On the surface of biofilms overflowing with water, a wall shear stress develops, the magnitude of which depends on the flow conditions in the water body (bulk) is determined. The resulting shear forces cause microorganisms to be torn out of the biofilm and transported away. This process is known as erosion. The shear forces increase when the cross-section through which the flow passes is narrowed due to the growth of the biofilm and the flow velocity is increased as a result. As the erosion rate increases, the thickness of biofilms is limited. In addition, the depth of the biofilm is determined by the detachment of fouling (sloughing) limited. Whole parts of the biofilm become detached if the biofilm becomes too heavy due to increasing thickness, if long-lasting deficiency situations (e.g. lack of substrate or oxygen) occur in the deeper layers of the biofilm, or if gas bubbles form in the biofilm (e.g. lack of oxygen). B. by denitrification) and thereby the cohesion of biofilm parts is lost.
In the area of the surface biofilm, diffusive material transport processes in the closed biofilm protuberances are decisive. Otherwise, convective transport processes can be significant. The latter is particularly to be assumed if the movement of the outgrowths protruding into the flow (e.g. filamentous bacteria) triggers mixing processes.

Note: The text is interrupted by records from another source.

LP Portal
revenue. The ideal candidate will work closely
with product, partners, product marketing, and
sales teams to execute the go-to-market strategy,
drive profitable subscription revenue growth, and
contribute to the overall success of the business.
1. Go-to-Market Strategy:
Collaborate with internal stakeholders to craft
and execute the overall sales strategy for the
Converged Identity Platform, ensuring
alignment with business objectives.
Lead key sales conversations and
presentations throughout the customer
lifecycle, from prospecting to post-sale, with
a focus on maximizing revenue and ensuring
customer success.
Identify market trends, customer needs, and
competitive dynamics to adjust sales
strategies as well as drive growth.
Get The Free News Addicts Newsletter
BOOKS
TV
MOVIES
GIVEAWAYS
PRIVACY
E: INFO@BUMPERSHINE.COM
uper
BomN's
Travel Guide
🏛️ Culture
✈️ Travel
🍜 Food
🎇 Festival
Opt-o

The reaction kinetics in biofilm systems is largely determined by diffusive material transport processes. Even with high turbulence in the bulk, there is a decrease in the flow velocity in the vicinity of the biofilm surface, namely in the flow boundary layer, with the result that laminar flow conditions become decisive and thus diffusion is already decisive in the flow boundary layer.

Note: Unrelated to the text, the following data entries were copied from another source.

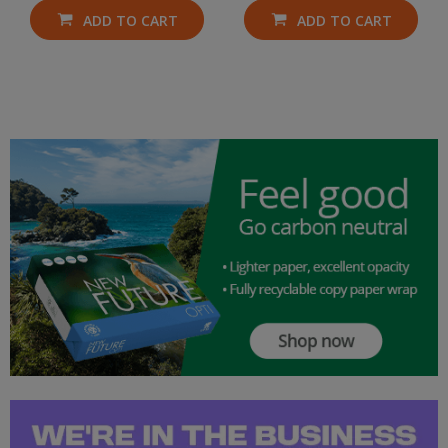
ADD TO CART
ADD TO CART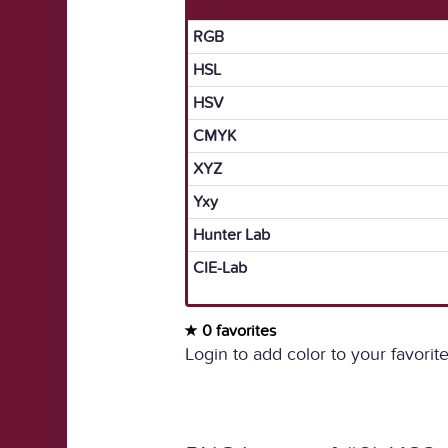
RGB
HSL
HSV
CMYK
XYZ
Yxy
Hunter Lab
CIE-Lab
0 favorites
Login to add color to your favorite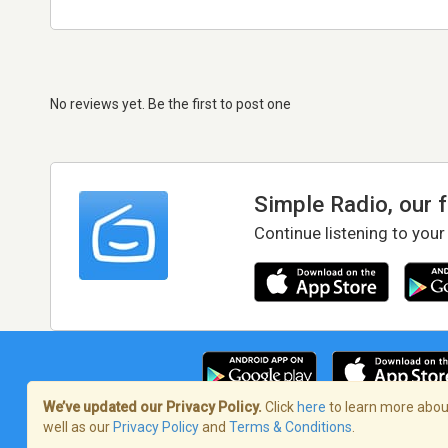
No reviews yet. Be the first to post one
Simple Radio, our 
Continue listening to your
We’ve updated our Privacy Policy.
Click
here
to learn more about
well as our
Privacy Policy
and
Terms & Conditions
.
Terms of Service
/
Privacy Policy
/
Copy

To calculate the development of biofilm systems and the achieved metabolic performance, the spatial extent of the biofilm, the spatial distribution of the different types of organisms in the biofilm, the local distribution density of the individual species, the diffusive material transport processes, the reaction kinetic properties of the microorganisms involved, as well as erosion and fouling must be taken into account.

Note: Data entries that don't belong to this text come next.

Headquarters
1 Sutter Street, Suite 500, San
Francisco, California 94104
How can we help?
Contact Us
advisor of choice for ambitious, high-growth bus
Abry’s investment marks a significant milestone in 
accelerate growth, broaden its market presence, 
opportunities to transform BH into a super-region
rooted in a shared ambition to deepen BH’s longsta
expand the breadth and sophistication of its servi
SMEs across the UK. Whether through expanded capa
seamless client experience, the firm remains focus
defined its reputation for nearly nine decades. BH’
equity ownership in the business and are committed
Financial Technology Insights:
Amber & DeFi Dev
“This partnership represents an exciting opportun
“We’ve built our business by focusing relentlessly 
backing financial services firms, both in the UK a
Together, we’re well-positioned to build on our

It should be noted that the substance concentration (e.g. substrate concentration) as it is perceived by the organism cells and must be used to calculate the reaction rate, must not be calculated from the ratio of substance mass and biofilm volume. Rather, the volume to which the substance mass is related is only obtained after subtracting all solid phases of the biofilm. Figuratively speaking: only the volume that can be squeezed out of the sponge "biofilm" may be used.
Source: [Script for the lecture on water quality management at the Technical University of Munich]
Use of biofilms in wastewater technology
Biofilm processes are particularly suitable for decentralized wastewater treatment, as the microorganisms are bound to a surface and are therefore not discharged from the biology even with high hydraulic loads.
Biofilms with their branched structure provide a very large adsorption surface, which means that cargo peaks are well retained, as substances that cannot be processed immediately are attached to the biofilm to a certain extent and then broken down in periods with little food intake.
The microorganism populations tend to grow rapidly, which, without limitation, could lead to clogging of the growth areas. The growing biomass (excess sludge) must therefore be detached from the settlement surface (fixed bed) and discharged from the biological reactor. These requirements can only be met to a limited extent with conventional biofilm systems (e.g. trickling filters, submerged discs), especially when the system is overloaded.